Transport Layer Security (TLS) Fingerprinting determines the specific characteristics of a client's TLS implementation by examining the initial TLS handshake packet, known as the "Client Hello." This packet contains fields and parameters such as supported cipher suites, extensions, and the client's preferred order of those parameters, which can be used to create a unique "fingerprint" of the client's TLS implementation.
Why is it used?
Fingerprinting has several uses, including bot protection, DDoS protection, and client identification. By identifying and characterising the attributes of a client's connection, fingerprinting can improve network security and help protect against malicious traffic.

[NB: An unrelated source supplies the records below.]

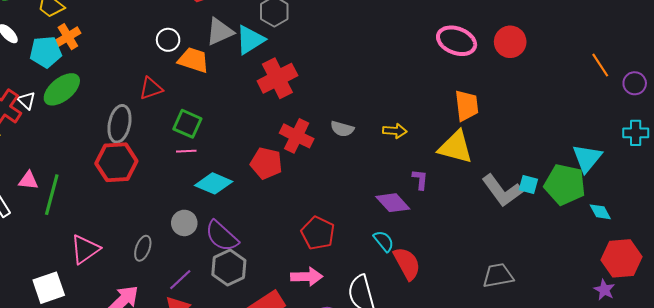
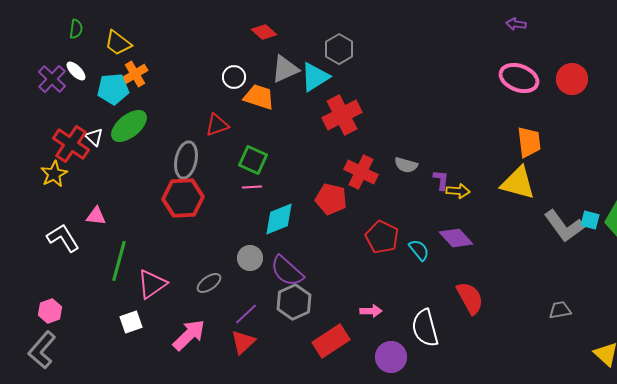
yellow arrow: (395, 131) -> (458, 191), moved
purple L-shape: (420, 179) -> (441, 180), moved
cyan diamond: (214, 183) -> (279, 219), turned -45
green line: (52, 195) -> (119, 261), moved
red pentagon: (318, 233) -> (382, 237), moved
cyan semicircle: (384, 241) -> (419, 250), moved
gray ellipse: (143, 248) -> (209, 283), turned 35
gray trapezoid: (498, 276) -> (560, 310), size x0.7
pink arrow: (307, 277) -> (371, 311), size x0.7
white square: (49, 288) -> (131, 322), moved, size x0.7

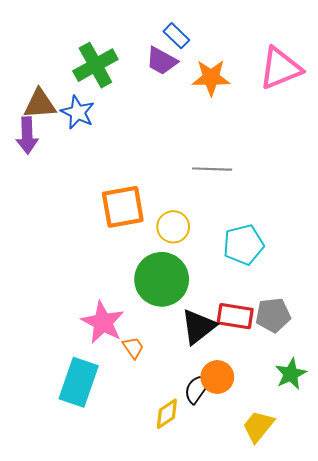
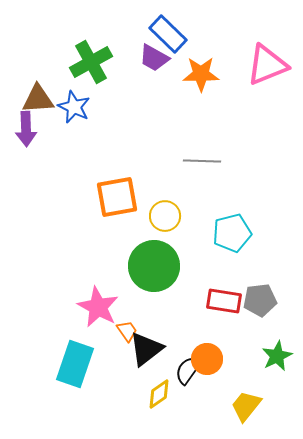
blue rectangle: (176, 36) -> (168, 34), size x1.5
black triangle: (198, 327) -> (146, 349), moved

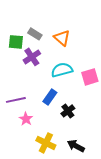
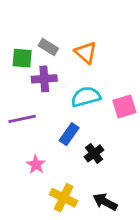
purple cross: (32, 57) -> (44, 79), turned 30
purple line: (16, 100) -> (22, 119), moved

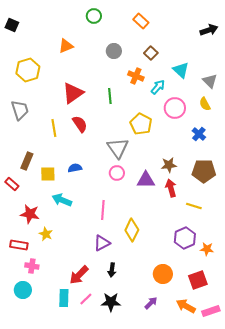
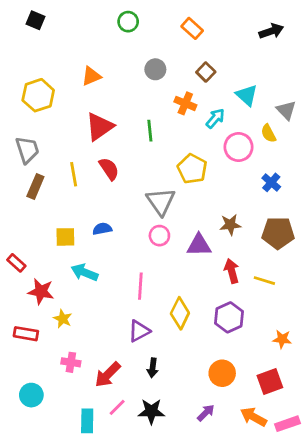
black square: (12, 25) -> (35, 20), moved
black arrow: (209, 30) -> (271, 31), moved
orange triangle: (66, 46) -> (91, 76), moved
yellow semicircle: (205, 104) -> (268, 133), moved
brown rectangle: (27, 161) -> (35, 187), moved
red rectangle: (12, 184) -> (16, 263), moved
red arrow: (171, 188) -> (232, 271), moved
purple hexagon: (185, 238) -> (229, 317), moved
pink cross: (32, 266) -> (71, 362), moved
cyan rectangle: (64, 298) -> (87, 421), moved

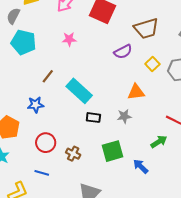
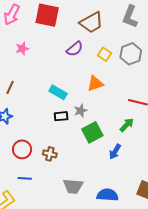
cyan rectangle: (79, 91) -> (58, 92), moved, size x0.7
gray star: (124, 116) -> (81, 111), moved
green square: (112, 151) -> (92, 132), moved
blue arrow: (141, 166) -> (115, 152), turned -91

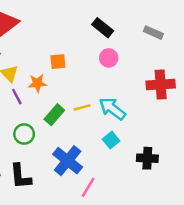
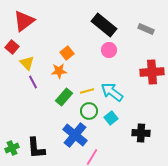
black rectangle: (103, 28) -> (104, 25), size x1.4
orange square: (58, 62) -> (67, 53), turned -32
orange star: (37, 83) -> (59, 71), moved
green circle: (24, 134) -> (89, 111), moved

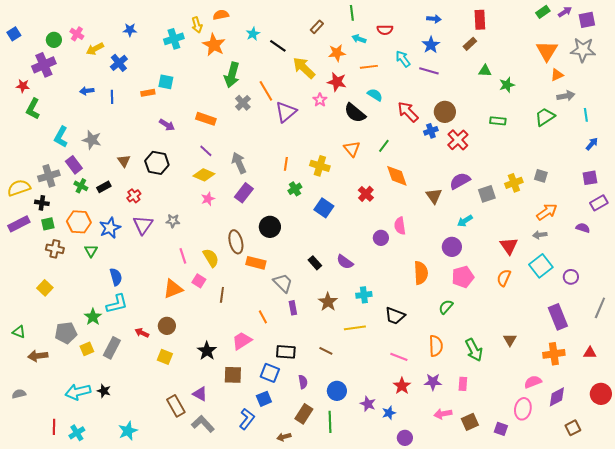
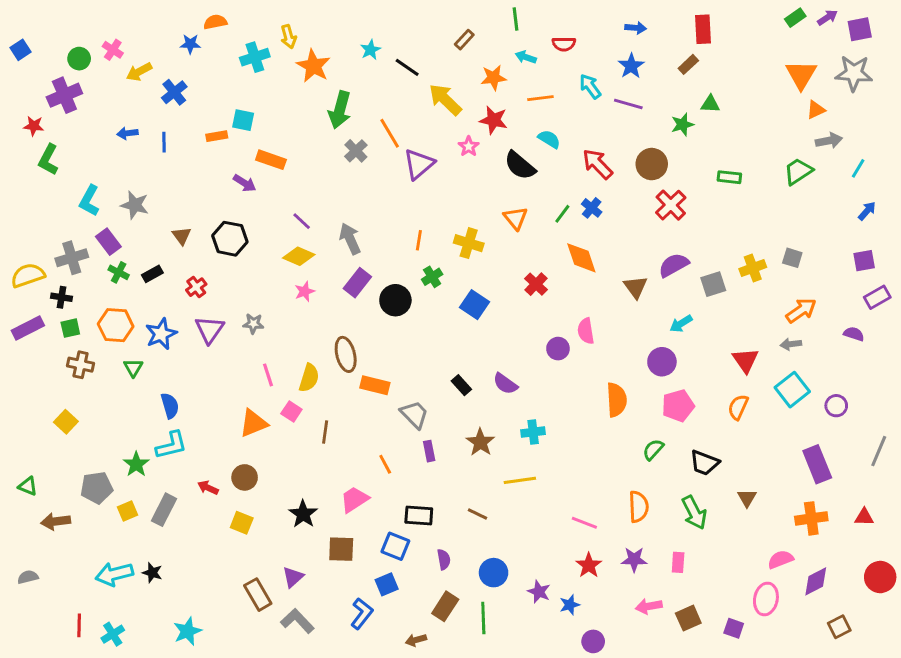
orange semicircle: (221, 15) -> (215, 22), moved
green star: (507, 85) -> (682, 124), moved
cyan line: (586, 115) -> (858, 168), turned 40
orange rectangle: (206, 119) -> (271, 160), moved
blue cross: (431, 131) -> (592, 208), moved, turned -32
black circle: (270, 227) -> (395, 300), moved
yellow semicircle: (211, 258) -> (309, 378), turned 48
black trapezoid: (395, 316) -> (704, 463), moved
purple triangle: (200, 394) -> (293, 577), turned 49

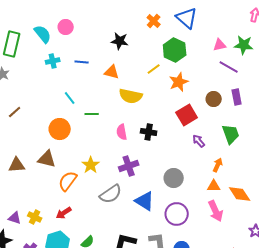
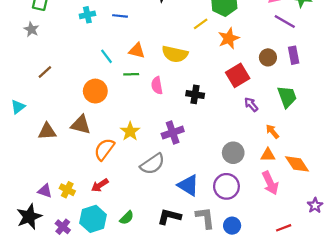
orange triangle: (112, 72) -> (137, 51), moved
pink semicircle: (122, 132) -> (157, 85), moved
orange arrow: (218, 165) -> (272, 131), turned -64
gray circle: (174, 178) -> (233, 153), moved
blue triangle: (145, 201) -> (188, 185), moved

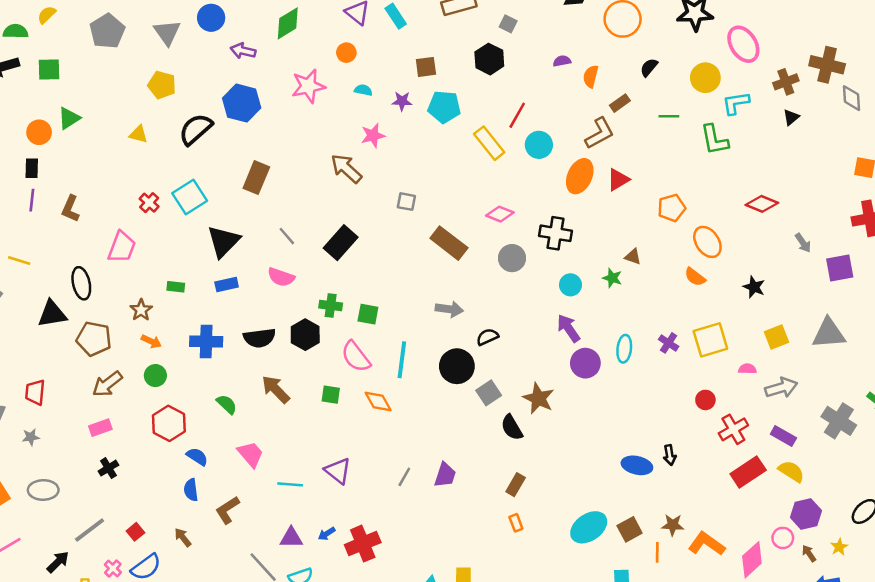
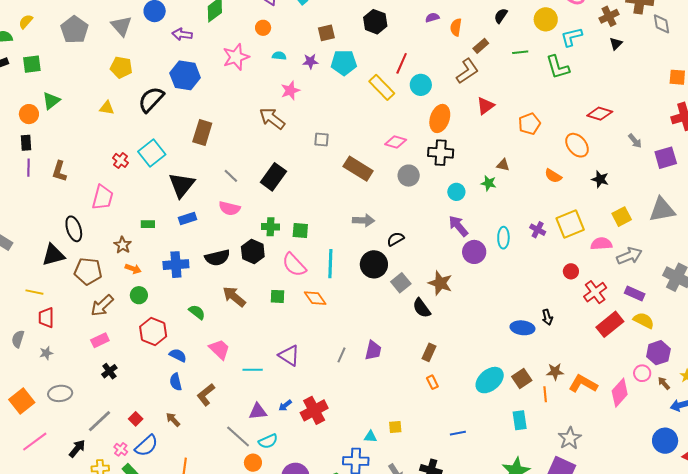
orange ellipse: (580, 176) -> (440, 118), moved
orange ellipse: (707, 242) -> (577, 145), moved
yellow line: (19, 261) -> (34, 292), moved
pink semicircle: (747, 369) -> (601, 244), size x1.5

How does TLS Fingerprinting work?
TLS Fingerprinting examines the initial TLS handshake packet, known as the "Client Hello". The Client Hello packet is sent by the client during the initial phase of the TLS handshake, which establishes a secure connection between the client and the server. It contains information about the client's preferred encryption methods, extensions, and parameters, including:
- Protocol Version: The version of the TLS protocol desired by the client.

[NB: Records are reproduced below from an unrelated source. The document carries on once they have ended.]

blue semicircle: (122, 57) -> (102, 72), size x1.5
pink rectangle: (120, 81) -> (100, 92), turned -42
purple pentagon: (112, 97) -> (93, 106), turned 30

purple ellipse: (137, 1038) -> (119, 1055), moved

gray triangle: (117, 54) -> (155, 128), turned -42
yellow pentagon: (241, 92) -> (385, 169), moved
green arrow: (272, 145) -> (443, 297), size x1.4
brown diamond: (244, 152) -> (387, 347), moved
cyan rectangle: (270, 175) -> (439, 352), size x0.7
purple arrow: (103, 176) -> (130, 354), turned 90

- Random: A 32-byte random value generated by the client, used in key generation and derivation.
- Session ID: An optional session identifier for resuming a previous session.
- Cipher Suites: A list of supported encryption algorithms, ordered by preference.

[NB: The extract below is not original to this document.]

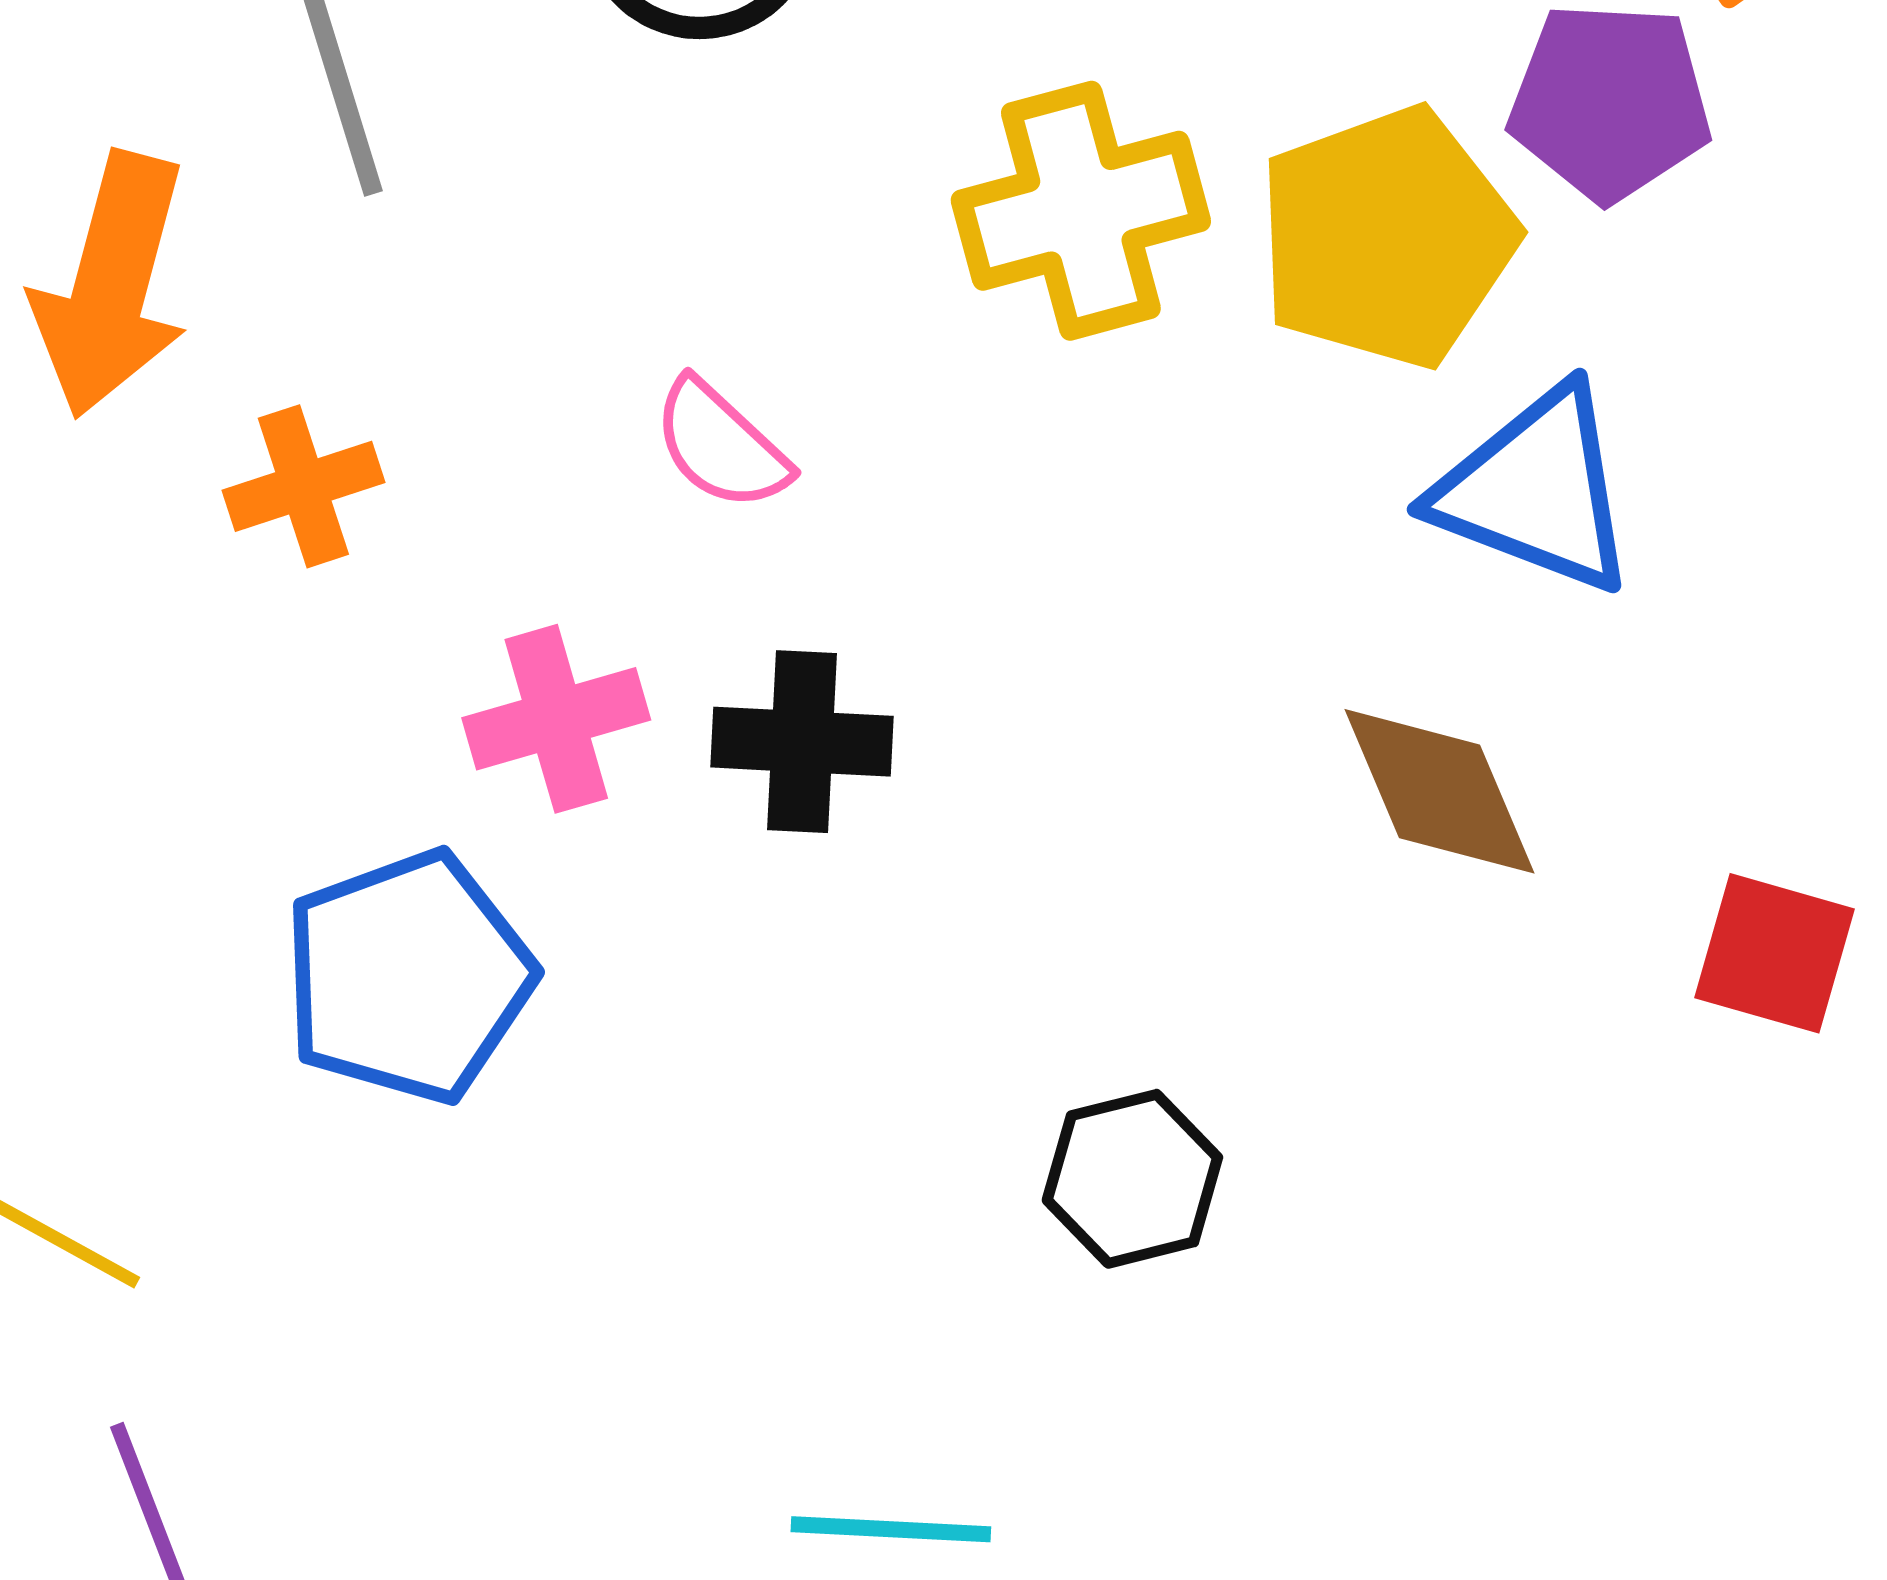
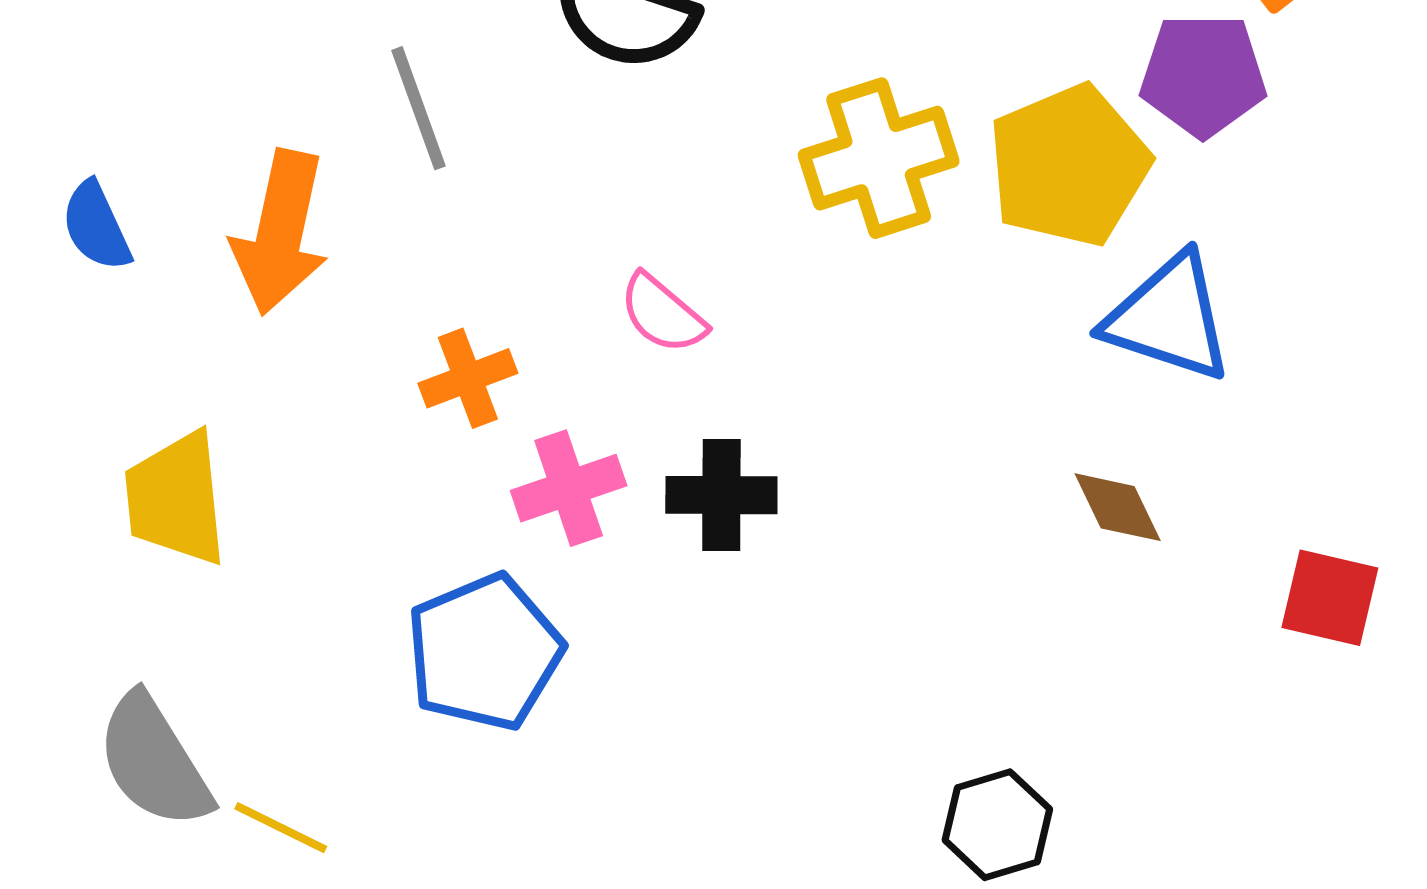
orange cross: (303, 486) -> (468, 378), moved
brown diamond: (1439, 791) -> (1118, 507), size x0.7
black hexagon: (1132, 1179) -> (997, 825), moved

- Compression Methods: A list of supported compression algorithms, ordered by preference.
- Extensions: Optional extensions that can negotiate additional parameters, such as Server Name Indication (SNI) and Elliptic Curve Supported (ECS).
The Client Hello packet is central to the operation and security of the TLS connection because it provides information the server uses to select encryption algorithms and parameters. The packet also enables the client and server to negotiate an appropriate encryption method for their communication. The Client Hello's variable content, based on the TLS version, library, cipher suites, extensions, and settings supported by the client, makes it a strong candidate for fingerprinting.
Common components used to create a TLS fingerprint include:
- Cipher Suites: The order of cipher suites supported by the client.
- Extensions: Supported extensions included in the Client Hello packet, such as SNI and ECS.
- TLS Point Formats: Encoding of cryptographic parameters in a format that can be transmitted as part of the TLS protocol, used in elliptic curve cryptography (ECC).
- TLS Curves: The specific elliptic curves used in ECC, a type of public-key cryptography used in the TLS protocol.
TLS fingerprinting has been a topic of research for several years, with a number of tools and techniques developed from that work. Notable examples include JA3, developed by John Althouse, Jeff Atkinson, and Josh Atkins of Salesforce, which uses a hash of the client's SSL/TLS parameters as a unique identifier for tracking and analysing SSL/TLS traffic. Another tool, Mercury by David McGrew and Blake Anderson, can be used to fingerprint client connections and identify the device, operating system, and application making the connection.
TLS fingerprinting has a variety of uses, including bot protection, DDoS protection, malware identification and client identification. By enabling organisations to identify and characterise the attributes of a client's TLS implementation, TLS fingerprinting can improve network security and help protect against malicious traffic.
In production, TLS fingerprints are most useful when combined with IP intelligence and residential proxy detection, rather than treated as a standalone verdict.
Representation of a TLS Fingerprint
A TLS fingerprint is commonly represented as a string or hash that summarises the important components of the Client Hello packet. The most common components used to create a TLS fingerprint include the supported cipher suites, extensions, and TLS point formats. The cipher suites are represented as a list of hexadecimal values in the order they are presented by the client, while extensions and point formats are represented as a list of hexadecimal values or a unique identifier.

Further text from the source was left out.